[Saved entries]
============

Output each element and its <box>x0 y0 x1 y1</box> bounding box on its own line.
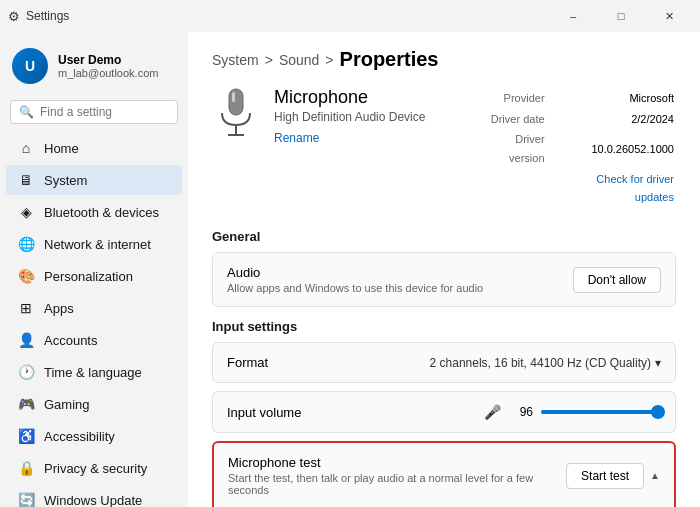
sidebar-item-accounts[interactable]: 👤 Accounts <box>6 325 182 355</box>
accessibility-icon: ♿ <box>18 428 34 444</box>
volume-slider[interactable] <box>541 410 661 414</box>
volume-row: Input volume 🎤 96 <box>212 391 676 433</box>
mic-test-desc: Start the test, then talk or play audio … <box>228 472 566 496</box>
sidebar-item-apps[interactable]: ⊞ Apps <box>6 293 182 323</box>
sidebar-item-label: Accessibility <box>44 429 115 444</box>
device-name: Microphone <box>274 87 475 108</box>
home-icon: ⌂ <box>18 140 34 156</box>
sidebar-item-privacy[interactable]: 🔒 Privacy & security <box>6 453 182 483</box>
sidebar-item-label: Home <box>44 141 79 156</box>
sidebar-item-time[interactable]: 🕐 Time & language <box>6 357 182 387</box>
minimize-button[interactable]: – <box>550 0 596 32</box>
driver-table: Provider Microsoft Driver date 2/2/2024 … <box>475 87 676 209</box>
avatar: U <box>12 48 48 84</box>
breadcrumb-system: System <box>212 52 259 68</box>
bluetooth-icon: ◈ <box>18 204 34 220</box>
network-icon: 🌐 <box>18 236 34 252</box>
chevron-up-icon[interactable]: ▲ <box>650 470 660 481</box>
sidebar-item-bluetooth[interactable]: ◈ Bluetooth & devices <box>6 197 182 227</box>
sidebar-item-windows-update[interactable]: 🔄 Windows Update <box>6 485 182 507</box>
mic-test-label: Microphone test <box>228 455 566 470</box>
driver-version-value: 10.0.26052.1000 <box>555 130 674 167</box>
system-icon: 🖥 <box>18 172 34 188</box>
sidebar-item-personalization[interactable]: 🎨 Personalization <box>6 261 182 291</box>
device-icon <box>212 87 260 147</box>
settings-icon: ⚙ <box>8 9 20 24</box>
breadcrumb-sep2: > <box>325 52 333 68</box>
user-name: User Demo <box>58 53 158 67</box>
format-select[interactable]: 2 channels, 16 bit, 44100 Hz (CD Quality… <box>430 356 661 370</box>
svg-rect-3 <box>232 92 235 102</box>
sidebar-item-system[interactable]: 🖥 System <box>6 165 182 195</box>
volume-label: Input volume <box>227 405 484 420</box>
main-content: System > Sound > Properties Microphone H… <box>188 32 700 507</box>
breadcrumb-sound: Sound <box>279 52 319 68</box>
search-box[interactable]: 🔍 <box>10 100 178 124</box>
sidebar-item-label: Windows Update <box>44 493 142 508</box>
user-email: m_lab@outlook.com <box>58 67 158 79</box>
sidebar-item-gaming[interactable]: 🎮 Gaming <box>6 389 182 419</box>
format-label: Format <box>227 355 430 370</box>
breadcrumb-properties: Properties <box>340 48 439 71</box>
sidebar-item-label: Apps <box>44 301 74 316</box>
update-icon: 🔄 <box>18 492 34 507</box>
driver-version-label: Driver version <box>477 130 553 167</box>
sidebar-item-label: Network & internet <box>44 237 151 252</box>
svg-rect-0 <box>229 89 243 115</box>
audio-desc: Allow apps and Windows to use this devic… <box>227 282 563 294</box>
gaming-icon: 🎮 <box>18 396 34 412</box>
sidebar-item-label: Time & language <box>44 365 142 380</box>
sidebar-item-accessibility[interactable]: ♿ Accessibility <box>6 421 182 451</box>
input-section-title: Input settings <box>212 319 676 334</box>
sidebar-item-label: Gaming <box>44 397 90 412</box>
search-input[interactable] <box>40 105 169 119</box>
close-button[interactable]: ✕ <box>646 0 692 32</box>
sidebar-item-network[interactable]: 🌐 Network & internet <box>6 229 182 259</box>
breadcrumb: System > Sound > Properties <box>212 48 676 71</box>
volume-fill <box>541 410 656 414</box>
personalization-icon: 🎨 <box>18 268 34 284</box>
privacy-icon: 🔒 <box>18 460 34 476</box>
time-icon: 🕐 <box>18 364 34 380</box>
maximize-button[interactable]: □ <box>598 0 644 32</box>
volume-number: 96 <box>509 405 533 419</box>
check-driver-link[interactable]: Check for driver updates <box>596 173 674 204</box>
microphone-test-card: Microphone test Start the test, then tal… <box>212 441 676 507</box>
device-info: Microphone High Definition Audio Device … <box>274 87 475 146</box>
audio-card: Audio Allow apps and Windows to use this… <box>212 252 676 307</box>
chevron-down-icon: ▾ <box>655 356 661 370</box>
driver-date-label: Driver date <box>477 110 553 129</box>
format-value: 2 channels, 16 bit, 44100 Hz (CD Quality… <box>430 356 651 370</box>
general-section-title: General <box>212 229 676 244</box>
device-header: Microphone High Definition Audio Device … <box>212 87 676 209</box>
accounts-icon: 👤 <box>18 332 34 348</box>
mic-icon: 🎤 <box>484 404 501 420</box>
sidebar-item-label: System <box>44 173 87 188</box>
start-test-button[interactable]: Start test <box>566 463 644 489</box>
sidebar-item-label: Bluetooth & devices <box>44 205 159 220</box>
volume-thumb <box>651 405 665 419</box>
sidebar-item-label: Personalization <box>44 269 133 284</box>
user-profile: U User Demo m_lab@outlook.com <box>0 40 188 96</box>
audio-label: Audio <box>227 265 563 280</box>
provider-label: Provider <box>477 89 553 108</box>
dont-allow-button[interactable]: Don't allow <box>573 267 661 293</box>
breadcrumb-sep1: > <box>265 52 273 68</box>
sidebar-item-label: Accounts <box>44 333 97 348</box>
driver-date-value: 2/2/2024 <box>555 110 674 129</box>
device-type: High Definition Audio Device <box>274 110 475 124</box>
sidebar: U User Demo m_lab@outlook.com 🔍 ⌂ Home 🖥… <box>0 32 188 507</box>
microphone-svg <box>216 87 256 147</box>
sidebar-item-label: Privacy & security <box>44 461 147 476</box>
search-icon: 🔍 <box>19 105 34 119</box>
sidebar-item-home[interactable]: ⌂ Home <box>6 133 182 163</box>
apps-icon: ⊞ <box>18 300 34 316</box>
mic-test-row: Microphone test Start the test, then tal… <box>214 443 674 507</box>
format-row: Format 2 channels, 16 bit, 44100 Hz (CD … <box>212 342 676 383</box>
rename-link[interactable]: Rename <box>274 131 319 145</box>
app-title: Settings <box>26 9 69 23</box>
provider-value: Microsoft <box>555 89 674 108</box>
title-bar: ⚙ Settings – □ ✕ <box>0 0 700 32</box>
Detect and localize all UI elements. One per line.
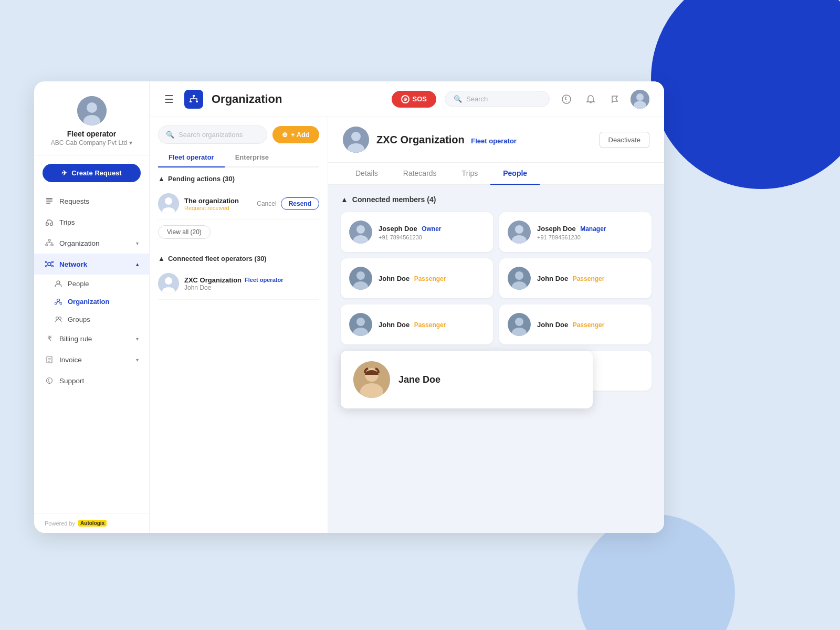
search-org-icon: 🔍 <box>166 131 174 139</box>
sidebar-item-requests[interactable]: Requests <box>34 191 149 212</box>
sidebar-item-organization-sub[interactable]: Organization <box>34 292 149 310</box>
svg-point-20 <box>57 281 60 284</box>
svg-point-7 <box>50 223 53 226</box>
svg-line-25 <box>59 301 60 303</box>
chevron-up-icon: ▲ <box>158 175 165 183</box>
sidebar-item-trips[interactable]: Trips <box>34 212 149 233</box>
resend-button[interactable]: Resend <box>281 197 319 210</box>
svg-point-1 <box>87 102 97 113</box>
tab-people[interactable]: People <box>490 163 540 185</box>
svg-point-26 <box>56 317 59 320</box>
search-org-placeholder: Search organizations <box>178 131 243 139</box>
svg-rect-35 <box>190 101 192 102</box>
cancel-link[interactable]: Cancel <box>257 200 276 207</box>
members-grid: Joseph Doe Owner +91 7894561230 <box>341 212 652 344</box>
org-tabs: Fleet operator Enterprise <box>158 148 319 167</box>
add-button[interactable]: ⊕ + Add <box>272 126 319 143</box>
svg-point-38 <box>566 101 567 102</box>
support-icon <box>45 376 54 385</box>
svg-point-27 <box>59 317 61 320</box>
create-request-button[interactable]: ✈ Create Request <box>43 164 141 182</box>
members-area: ▲ Connected members (4) <box>328 185 664 533</box>
member-card-john-1: John Doe Passenger <box>341 258 493 298</box>
pending-org-name: The organization <box>184 197 251 205</box>
trips-icon <box>45 217 54 227</box>
svg-point-47 <box>165 277 172 285</box>
sidebar-footer: Powered by Autologix <box>34 513 149 533</box>
sidebar-item-label: Organization <box>59 239 100 247</box>
user-avatar-topbar[interactable] <box>631 90 649 109</box>
search-bar[interactable]: 🔍 Search <box>445 91 550 107</box>
network-icon <box>45 259 54 269</box>
sos-button[interactable]: ⊕ SOS <box>392 91 436 108</box>
detail-panel: ZXC Organization Fleet operator Deactiva… <box>328 117 664 533</box>
pending-actions: Cancel Resend <box>257 197 319 210</box>
help-icon-button[interactable] <box>558 91 575 108</box>
fleet-org-avatar <box>158 273 179 294</box>
deactivate-button[interactable]: Deactivate <box>600 132 649 148</box>
svg-point-41 <box>636 93 644 101</box>
topbar: ☰ Organization ⊕ SOS 🔍 Search <box>150 81 664 117</box>
svg-point-59 <box>356 271 365 280</box>
sidebar-item-network[interactable]: Network ▴ <box>34 254 149 275</box>
sidebar-item-label: Invoice <box>59 356 82 364</box>
member-avatar <box>508 267 531 290</box>
svg-point-62 <box>515 271 523 280</box>
svg-point-13 <box>52 261 54 263</box>
svg-point-68 <box>515 318 523 326</box>
pending-section-header: ▲ Pending actions (30) <box>158 175 319 183</box>
svg-line-16 <box>47 262 48 264</box>
pending-org-status: Request received <box>184 205 251 211</box>
sos-icon: ⊕ <box>401 95 410 103</box>
svg-point-6 <box>46 223 49 226</box>
sidebar-item-people[interactable]: People <box>34 275 149 292</box>
tab-fleet-operator[interactable]: Fleet operator <box>158 148 225 167</box>
svg-line-18 <box>47 265 48 266</box>
tab-trips[interactable]: Trips <box>449 163 491 185</box>
view-all-button[interactable]: View all (20) <box>158 225 211 239</box>
search-organizations-field[interactable]: 🔍 Search organizations <box>158 125 267 144</box>
svg-line-24 <box>57 301 58 303</box>
sidebar-item-groups[interactable]: Groups <box>34 310 149 328</box>
people-icon <box>54 279 62 288</box>
sidebar-item-invoice[interactable]: Invoice ▾ <box>34 349 149 370</box>
member-card-john-2: John Doe Passenger <box>499 258 652 298</box>
tab-details[interactable]: Details <box>343 163 391 185</box>
user-name: Fleet operator <box>67 130 116 138</box>
svg-point-23 <box>60 302 62 304</box>
sidebar-item-organization[interactable]: Organization ▾ <box>34 233 149 254</box>
tab-enterprise[interactable]: Enterprise <box>225 148 279 167</box>
svg-point-65 <box>356 318 365 326</box>
org-panel: 🔍 Search organizations ⊕ + Add Fleet ope… <box>150 117 328 533</box>
tab-ratecards[interactable]: Ratecards <box>391 163 449 185</box>
notification-icon-button[interactable] <box>582 91 599 108</box>
fleet-section: ▲ Connected fleet operators (30) <box>150 247 328 300</box>
flag-icon-button[interactable] <box>606 91 623 108</box>
svg-line-19 <box>51 265 52 266</box>
svg-point-56 <box>515 225 523 234</box>
sidebar-item-label: Network <box>59 260 87 268</box>
member-avatar <box>508 220 531 244</box>
chevron-up-fleet-icon: ▲ <box>158 255 165 262</box>
sidebar-item-billing[interactable]: ₹ Billing rule ▾ <box>34 328 149 349</box>
groups-icon <box>54 315 62 323</box>
jane-avatar <box>353 361 390 398</box>
menu-icon[interactable]: ☰ <box>164 93 174 106</box>
sidebar-item-label: Requests <box>59 197 89 205</box>
fleet-item[interactable]: ZXC Organization Fleet operator John Doe <box>158 268 319 300</box>
fleet-org-info: ZXC Organization Fleet operator John Doe <box>184 276 319 291</box>
billing-icon: ₹ <box>45 334 54 343</box>
main-area: ☰ Organization ⊕ SOS 🔍 Search <box>150 81 664 533</box>
sidebar-item-label: Support <box>59 377 84 385</box>
member-card-joseph-manager: Joseph Doe Manager +91 7894561230 <box>499 212 652 252</box>
powered-by: Powered by Autologix <box>45 520 139 527</box>
app-container: Fleet operator ABC Cab Company Pvt Ltd ▾… <box>34 81 664 533</box>
nav-list: Requests Trips Organization ▾ Network <box>34 186 149 513</box>
user-avatar <box>77 96 107 125</box>
svg-rect-5 <box>46 203 50 204</box>
member-info: John Doe Passenger <box>537 320 604 329</box>
sidebar-item-support[interactable]: Support <box>34 370 149 391</box>
invoice-icon <box>45 355 54 364</box>
member-card-john-4: John Doe Passenger <box>499 304 652 344</box>
sidebar-item-label: Trips <box>59 218 75 226</box>
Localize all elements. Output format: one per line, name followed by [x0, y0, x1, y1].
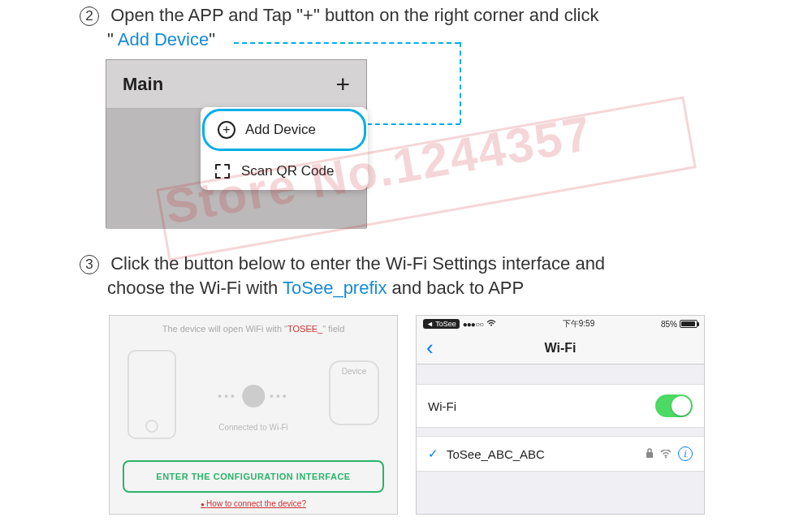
step3-line1: 3 Click the button below to enter the Wi… — [80, 253, 605, 274]
plus-circle-icon: + — [218, 121, 235, 139]
step2-line2: " Add Device" — [107, 29, 215, 50]
step2-highlight: Add Device — [118, 29, 209, 50]
step2-text-a: Open the APP and Tap " — [110, 5, 303, 25]
step2-line2-b: " — [209, 29, 215, 50]
device-label: Device — [342, 367, 367, 376]
screenshot-app-main: Main + + Add Device Scan QR Code — [106, 59, 367, 228]
nav-title: Wi-Fi — [545, 341, 577, 356]
add-menu-dropdown: + Add Device Scan QR Code — [201, 107, 368, 190]
step3-line2-b: and back to APP — [387, 278, 524, 298]
connector-h2 — [367, 123, 460, 125]
ios-nav-bar: ‹ Wi-Fi — [417, 332, 704, 364]
step3-line2-a: choose the Wi-Fi with — [107, 278, 283, 298]
step3-text-a: Click the button below to enter the Wi-F… — [110, 253, 605, 274]
step2-marker: 2 — [80, 6, 99, 26]
app-title: Main — [123, 74, 163, 95]
connected-label: Connected to Wi-Fi — [218, 423, 288, 432]
step3-marker: 3 — [80, 255, 99, 274]
wifi-toggle-row: Wi-Fi — [417, 384, 704, 428]
wifi-row-label: Wi-Fi — [428, 399, 655, 413]
enter-configuration-button[interactable]: ENTER THE CONFIGURATION INTERFACE — [123, 460, 384, 493]
wifi-network-label: ToSee_ABC_ABC — [447, 447, 646, 461]
dots-left-icon: ••• — [218, 390, 237, 403]
status-back-label: ToSee — [435, 320, 456, 328]
ios-status-bar: ◄ ToSee ●●●○○ 下午9:59 85% — [417, 316, 704, 332]
add-device-label: Add Device — [245, 122, 316, 138]
dots-right-icon: ••• — [270, 390, 289, 403]
scan-qr-item[interactable]: Scan QR Code — [201, 153, 368, 190]
network-icons: i — [646, 446, 693, 461]
wifi-toggle[interactable] — [655, 394, 693, 417]
step2-line1: 2 Open the APP and Tap "+" button on the… — [80, 5, 598, 26]
qr-icon — [214, 162, 231, 180]
status-time: 下午9:59 — [496, 318, 661, 330]
connector-h1 — [234, 42, 460, 44]
signal-icon: ●●●○○ — [463, 320, 483, 329]
connection-graphic: ••• ••• — [218, 385, 288, 407]
config-caption: The device will open WiFi with "TOSEE_" … — [121, 324, 386, 334]
add-device-item[interactable]: + Add Device — [202, 109, 366, 151]
step2-plus: + — [303, 5, 313, 25]
help-link[interactable]: How to connect the device? — [110, 499, 397, 508]
status-back-app[interactable]: ◄ ToSee — [423, 319, 460, 329]
check-icon: ✓ — [428, 446, 438, 461]
device-icon: Device — [329, 360, 379, 425]
connector-v1 — [460, 42, 461, 123]
back-icon[interactable]: ‹ — [417, 335, 443, 360]
step2-text-b: " button on the right corner and click — [313, 5, 598, 25]
battery-icon — [680, 320, 698, 328]
info-icon[interactable]: i — [678, 446, 693, 461]
wifi-network-row[interactable]: ✓ ToSee_ABC_ABC i — [417, 436, 704, 472]
app-body: + Add Device Scan QR Code — [106, 109, 366, 229]
svg-rect-0 — [646, 452, 653, 458]
center-node-icon — [242, 385, 265, 407]
wifi-status-icon — [486, 320, 496, 329]
lock-icon — [646, 447, 654, 461]
scan-qr-label: Scan QR Code — [241, 163, 334, 179]
step3-highlight: ToSee_prefix — [283, 278, 387, 298]
phone-icon — [127, 350, 176, 439]
config-caption-b: " field — [322, 324, 344, 334]
step2-line2-a: " — [107, 29, 118, 50]
app-header: Main + — [106, 60, 366, 109]
config-top: The device will open WiFi with "TOSEE_" … — [110, 316, 397, 454]
svg-point-1 — [665, 456, 667, 458]
battery-percent: 85% — [661, 320, 677, 329]
plus-icon[interactable]: + — [335, 71, 350, 98]
config-caption-red: TOSEE_ — [287, 324, 322, 334]
wifi-strength-icon — [660, 447, 672, 461]
screenshot-wifi-settings: ◄ ToSee ●●●○○ 下午9:59 85% ‹ Wi-Fi Wi-Fi ✓… — [416, 315, 705, 515]
config-caption-a: The device will open WiFi with " — [162, 324, 287, 334]
screenshot-config: The device will open WiFi with "TOSEE_" … — [109, 315, 398, 515]
step3-line2: choose the Wi-Fi with ToSee_prefix and b… — [107, 278, 524, 299]
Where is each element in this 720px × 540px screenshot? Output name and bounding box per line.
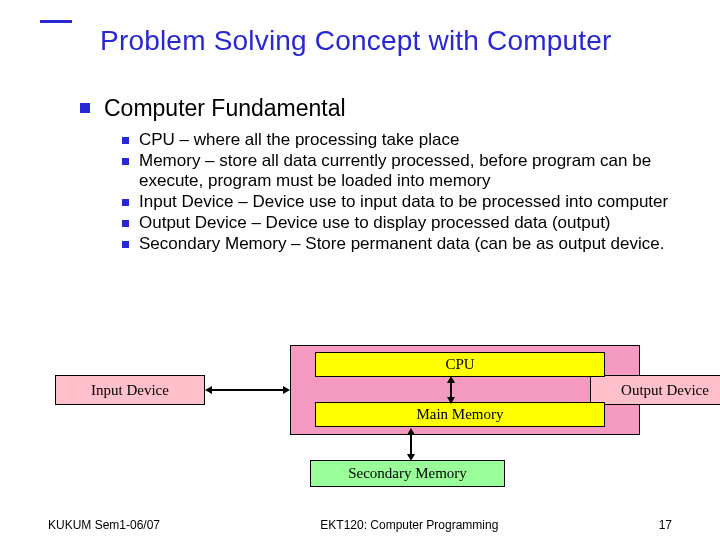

============

Which lines above carry the string "this"? Copy those lines.

● **Task response**
audio-desc: Allow apps and Windows to use this devic… <box>227 282 563 294</box>
audio-card: Audio Allow apps and Windows to use this… <box>212 252 676 307</box>
Where is each element in this 720px × 540px screenshot? Output name and bounding box per line.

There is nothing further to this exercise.